EXERCISE INSTRUCTIONS
Each line below that carries the string "Equipment" must appear in the answer.

MATERIAL TO PROCESS
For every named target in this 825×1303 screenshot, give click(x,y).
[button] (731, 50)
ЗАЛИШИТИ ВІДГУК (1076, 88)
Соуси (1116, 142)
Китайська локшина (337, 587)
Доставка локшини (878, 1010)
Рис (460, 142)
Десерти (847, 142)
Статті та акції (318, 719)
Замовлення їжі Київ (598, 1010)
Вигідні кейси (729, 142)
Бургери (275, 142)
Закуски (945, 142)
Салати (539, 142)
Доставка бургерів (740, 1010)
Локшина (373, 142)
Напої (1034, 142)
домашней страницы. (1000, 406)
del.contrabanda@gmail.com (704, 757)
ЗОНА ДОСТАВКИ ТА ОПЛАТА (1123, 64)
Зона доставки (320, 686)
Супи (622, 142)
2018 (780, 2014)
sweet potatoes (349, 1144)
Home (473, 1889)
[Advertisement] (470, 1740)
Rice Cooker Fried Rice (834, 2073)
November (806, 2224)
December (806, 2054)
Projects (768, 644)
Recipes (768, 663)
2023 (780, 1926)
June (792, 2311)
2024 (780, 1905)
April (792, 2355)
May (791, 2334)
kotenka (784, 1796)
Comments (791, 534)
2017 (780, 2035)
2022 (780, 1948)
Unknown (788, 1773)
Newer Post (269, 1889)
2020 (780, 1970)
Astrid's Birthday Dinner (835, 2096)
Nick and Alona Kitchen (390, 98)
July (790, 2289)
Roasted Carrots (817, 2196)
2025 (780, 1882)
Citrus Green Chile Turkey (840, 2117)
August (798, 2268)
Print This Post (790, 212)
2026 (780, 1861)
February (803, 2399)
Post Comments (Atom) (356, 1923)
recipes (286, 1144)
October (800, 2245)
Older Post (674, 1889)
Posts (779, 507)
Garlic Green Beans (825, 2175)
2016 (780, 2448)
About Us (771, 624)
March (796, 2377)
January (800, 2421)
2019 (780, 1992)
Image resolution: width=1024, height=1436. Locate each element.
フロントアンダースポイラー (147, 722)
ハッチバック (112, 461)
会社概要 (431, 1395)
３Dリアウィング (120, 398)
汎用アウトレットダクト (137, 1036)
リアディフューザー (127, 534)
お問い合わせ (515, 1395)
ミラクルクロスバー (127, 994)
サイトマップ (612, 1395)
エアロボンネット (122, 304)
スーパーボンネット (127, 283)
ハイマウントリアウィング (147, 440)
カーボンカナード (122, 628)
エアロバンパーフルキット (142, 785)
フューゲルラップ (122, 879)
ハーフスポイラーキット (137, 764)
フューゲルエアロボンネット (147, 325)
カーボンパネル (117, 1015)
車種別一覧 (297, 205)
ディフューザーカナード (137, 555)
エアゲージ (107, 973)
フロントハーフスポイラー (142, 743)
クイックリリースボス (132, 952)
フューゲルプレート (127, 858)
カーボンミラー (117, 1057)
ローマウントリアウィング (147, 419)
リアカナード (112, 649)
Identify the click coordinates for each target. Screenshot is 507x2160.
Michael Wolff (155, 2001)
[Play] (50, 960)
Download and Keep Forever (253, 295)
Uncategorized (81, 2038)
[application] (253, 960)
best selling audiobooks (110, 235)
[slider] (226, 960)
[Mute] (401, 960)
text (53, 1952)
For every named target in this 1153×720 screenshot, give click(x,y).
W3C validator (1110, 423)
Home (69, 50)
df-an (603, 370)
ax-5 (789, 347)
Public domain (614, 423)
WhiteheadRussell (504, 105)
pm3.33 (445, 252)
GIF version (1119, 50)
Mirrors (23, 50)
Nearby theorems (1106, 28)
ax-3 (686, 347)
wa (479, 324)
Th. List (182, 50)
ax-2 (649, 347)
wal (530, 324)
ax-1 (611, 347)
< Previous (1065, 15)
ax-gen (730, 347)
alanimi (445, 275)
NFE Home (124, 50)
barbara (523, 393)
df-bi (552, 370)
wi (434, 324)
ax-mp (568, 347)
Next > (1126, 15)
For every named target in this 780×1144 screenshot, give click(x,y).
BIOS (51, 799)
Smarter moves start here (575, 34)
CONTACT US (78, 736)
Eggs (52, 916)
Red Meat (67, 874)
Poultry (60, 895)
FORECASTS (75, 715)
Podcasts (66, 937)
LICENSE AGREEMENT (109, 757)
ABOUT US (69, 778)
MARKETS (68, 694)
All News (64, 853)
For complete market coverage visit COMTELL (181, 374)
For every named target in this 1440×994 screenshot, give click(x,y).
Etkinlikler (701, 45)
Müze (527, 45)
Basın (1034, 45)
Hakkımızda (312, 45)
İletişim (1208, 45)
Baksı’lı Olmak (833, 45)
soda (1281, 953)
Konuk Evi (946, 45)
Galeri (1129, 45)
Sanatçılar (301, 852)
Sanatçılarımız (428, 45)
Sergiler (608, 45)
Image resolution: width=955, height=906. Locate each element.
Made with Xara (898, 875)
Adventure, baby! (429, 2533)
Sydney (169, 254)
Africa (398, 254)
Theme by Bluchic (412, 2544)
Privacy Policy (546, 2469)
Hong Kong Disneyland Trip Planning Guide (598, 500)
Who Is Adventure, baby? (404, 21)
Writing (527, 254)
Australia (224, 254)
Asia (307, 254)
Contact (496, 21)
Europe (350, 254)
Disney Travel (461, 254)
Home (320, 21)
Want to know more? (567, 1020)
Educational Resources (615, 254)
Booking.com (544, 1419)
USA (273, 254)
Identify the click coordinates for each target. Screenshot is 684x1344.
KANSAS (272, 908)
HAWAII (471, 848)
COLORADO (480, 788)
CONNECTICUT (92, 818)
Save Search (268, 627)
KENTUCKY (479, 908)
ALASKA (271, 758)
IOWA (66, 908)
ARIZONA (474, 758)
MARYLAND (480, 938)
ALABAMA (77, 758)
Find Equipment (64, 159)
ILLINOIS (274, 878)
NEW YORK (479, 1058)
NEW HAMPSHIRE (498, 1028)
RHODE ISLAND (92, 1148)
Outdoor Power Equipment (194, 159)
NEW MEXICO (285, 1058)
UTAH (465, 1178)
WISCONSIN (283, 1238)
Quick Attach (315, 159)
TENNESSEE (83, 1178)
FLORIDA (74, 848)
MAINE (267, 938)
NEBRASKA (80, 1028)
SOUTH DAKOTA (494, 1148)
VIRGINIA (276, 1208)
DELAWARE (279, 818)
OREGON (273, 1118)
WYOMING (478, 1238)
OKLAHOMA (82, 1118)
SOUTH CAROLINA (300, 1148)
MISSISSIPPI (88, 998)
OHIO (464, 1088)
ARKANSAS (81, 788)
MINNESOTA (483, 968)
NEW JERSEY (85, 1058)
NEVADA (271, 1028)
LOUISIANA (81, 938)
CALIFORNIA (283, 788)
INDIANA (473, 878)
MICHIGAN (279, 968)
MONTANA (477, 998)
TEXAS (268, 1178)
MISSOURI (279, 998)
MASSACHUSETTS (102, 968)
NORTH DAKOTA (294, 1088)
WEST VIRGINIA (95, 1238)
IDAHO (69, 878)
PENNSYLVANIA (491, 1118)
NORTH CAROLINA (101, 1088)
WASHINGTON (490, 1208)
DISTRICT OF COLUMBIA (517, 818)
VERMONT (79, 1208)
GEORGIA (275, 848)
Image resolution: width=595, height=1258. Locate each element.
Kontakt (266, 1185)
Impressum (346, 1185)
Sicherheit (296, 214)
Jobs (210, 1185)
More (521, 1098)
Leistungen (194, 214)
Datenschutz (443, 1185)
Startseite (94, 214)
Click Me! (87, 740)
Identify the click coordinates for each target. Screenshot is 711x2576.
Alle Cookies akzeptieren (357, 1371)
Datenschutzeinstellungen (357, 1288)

WRITTEN REPLY
Find Equipment (64, 159)
Outdoor Power Equipment (194, 159)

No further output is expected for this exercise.